A naive implementation might enter an infinite loop repeatedly scanning source without making progress. This implementation avoids that bug by storing previous_index before each pass and verifying that at least one target character was matched.
Another important case is when the order of characters forces many subsequences. For example:
source = "abc"
target = "cba"
Although all characters exist in source, their required order in target conflicts with the order in source. The algorithm correctly restarts scanning whenever necessary and produces 3.

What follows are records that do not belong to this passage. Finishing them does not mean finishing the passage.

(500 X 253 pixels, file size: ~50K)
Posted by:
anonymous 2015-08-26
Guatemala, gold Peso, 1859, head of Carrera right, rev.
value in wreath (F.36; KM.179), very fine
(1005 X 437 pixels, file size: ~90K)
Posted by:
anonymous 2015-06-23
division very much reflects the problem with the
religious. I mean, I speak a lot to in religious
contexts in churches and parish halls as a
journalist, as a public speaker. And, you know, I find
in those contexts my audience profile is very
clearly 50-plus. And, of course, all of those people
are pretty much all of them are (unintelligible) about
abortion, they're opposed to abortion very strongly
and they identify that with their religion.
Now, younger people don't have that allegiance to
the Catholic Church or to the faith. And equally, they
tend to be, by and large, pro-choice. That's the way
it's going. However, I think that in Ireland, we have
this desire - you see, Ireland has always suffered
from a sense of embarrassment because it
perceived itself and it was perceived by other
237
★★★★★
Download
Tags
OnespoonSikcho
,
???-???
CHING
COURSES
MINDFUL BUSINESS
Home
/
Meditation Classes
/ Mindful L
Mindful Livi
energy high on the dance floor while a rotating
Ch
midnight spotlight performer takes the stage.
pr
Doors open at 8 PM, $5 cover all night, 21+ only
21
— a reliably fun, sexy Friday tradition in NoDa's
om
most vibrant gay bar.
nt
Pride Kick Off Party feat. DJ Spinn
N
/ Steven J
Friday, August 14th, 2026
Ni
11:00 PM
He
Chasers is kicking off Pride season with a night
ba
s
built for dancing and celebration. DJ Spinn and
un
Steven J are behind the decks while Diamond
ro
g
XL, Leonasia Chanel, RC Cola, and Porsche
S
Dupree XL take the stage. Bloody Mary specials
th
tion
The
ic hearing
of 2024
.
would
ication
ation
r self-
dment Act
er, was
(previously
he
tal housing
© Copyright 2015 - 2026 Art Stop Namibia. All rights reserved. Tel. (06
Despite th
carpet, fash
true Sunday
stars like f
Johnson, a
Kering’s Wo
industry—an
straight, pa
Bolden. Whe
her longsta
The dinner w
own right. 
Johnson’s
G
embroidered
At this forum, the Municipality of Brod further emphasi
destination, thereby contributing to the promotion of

A third tricky case involves repeated characters. Consider:
source = "a"
target = "aaaaaa"
Each pass through source can match only one character. Some implementations incorrectly assume one pass can reuse characters multiple times. This solution correctly models each subsequence as a single left-to-right traversal of source, so it returns 6.
Another subtle edge case occurs when the entire target can already be formed in one pass. For example:
source = "abcde"
target = "ace"
The algorithm greedily matches all possible characters during the first traversal and correctly returns 1 without unnecessary extra passes.